I have this great little book called 50 American Revolutions You’re Not Supposed To Know by Mickey Z. What I like about it is that it investigates a variety of actions and people that have contributed, one way or another, to our collective liberation.

As Mickey Z says in his introduction, “from taking up arms against one’s oppressor to using art and words as weapons of mass instruction, these 50 episodes celebrate a different form of patriotism . . . one based on challenging tradition and taking action.”

So, here’s a bit on Lenny Bruce:

“Lenny Bruce was a revolutionary comedy figure because he brought honesty into a form which previously had been little more than an empty crowd-pleasing truth,” says George Carlin.

To say Bruce revolutionized comedy is putting it rather mildly. His impact extended beyond mere entertainment to alter American culture. Perhaps the single greatest indicator of his uniqueness lies in the fact that many of his classic stand-up bits are no longer funny. His primary topics – religion, politics, sex – are hardly taboo anymore (thanks, in part, to Bruce) and thus his scathing attacks seem tame by today’s standards.

Not so in the early 1960s when Bruce faced the repressive wrath of state power. As a former assistant district attorney admitted some 30 years after Bruce’s death, “He was prosecuted because of his words. He didn’t harm anybody; he didn’t commit an assault; he didn’t steal; he didn’t engage in any conduct, which directly harmed someone else. So, therefore, he was punished, first and foremost, because of the words he used . . . We drove him into poverty and used the law to kill him.”

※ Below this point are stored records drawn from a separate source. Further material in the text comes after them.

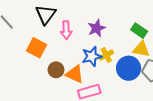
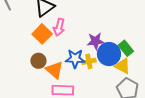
purple star: (97, 28) -> (96, 41), moved
orange square: (36, 48) -> (42, 34), moved
blue circle: (129, 68) -> (109, 54), moved

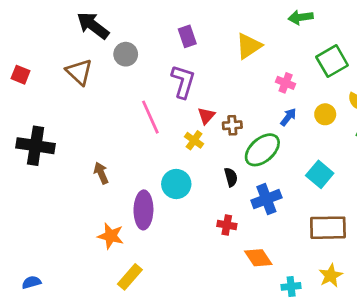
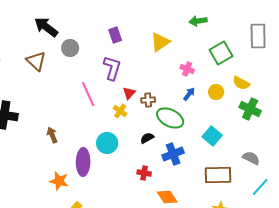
green ellipse: (262, 150) -> (170, 118), turned 68
black semicircle: (231, 177) -> (147, 138), turned -104

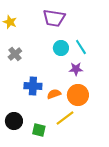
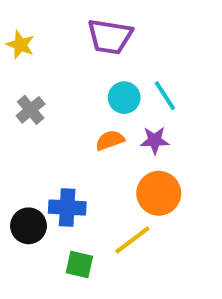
blue cross: (33, 86) -> (67, 208), moved
orange semicircle: (54, 94) -> (110, 140), moved
black circle: (14, 121) -> (28, 226), moved

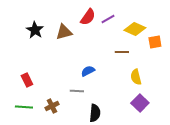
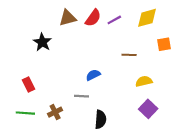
yellow diamond: (135, 29) -> (147, 18), moved, turned -40
black star: (35, 30) -> (42, 42), moved
brown triangle: (64, 32) -> (68, 18), moved
yellow semicircle: (136, 77) -> (144, 81), turned 91

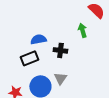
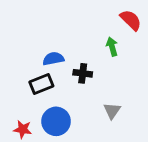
gray triangle: (60, 78) -> (112, 111), moved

On June 13, 1964, a petition made the rounds denouncing the legal assault on Lenny Bruce. Signed by a veritable who’s who of the time (e.g. Woody Allen, Richard Burton, Bob Dylan, Dick Gregory, Paul Newman, Elizabeth Taylor, James Baldwin, Saul Bellow, Norman Mailer, Arthur Miller, Henry Miller, Susan Sontag, Terry Southern, William Styron, John Updike, Gore Vidal, Leroi Jones (Amiri Baraka), Gregory Corso, Lawrence Ferlinghetti and Allen Ginsberg), the petition read, in part:

Lenny Bruce is a popular controversial performer in the field of social satire in the tradition of Swift, Rabelais, and Twain. Although Bruce makes use of the vernacular in his night-club performances, he does so within the context of his satirical intent and not to arouse the prurient interests of his listeners. It is up to the audience to determine what is offensive to them; it is not a function of the police department of New York or any other city to decide what adult private citizens may or may not hear.

Within two years the battle had claimed Bruce. He was found dead in his apartment . . . never to witness the enduring effect of his efforts. “The greatest gift I derived from knowing him and his work was the importance of honesty, in the words and on the stage,” Carlin states. “Lenny made being full of shit old-fashioned.”

Or, as Lenny himself explained: “Take away the right to say fuck and you take away the right to say fuck the government.”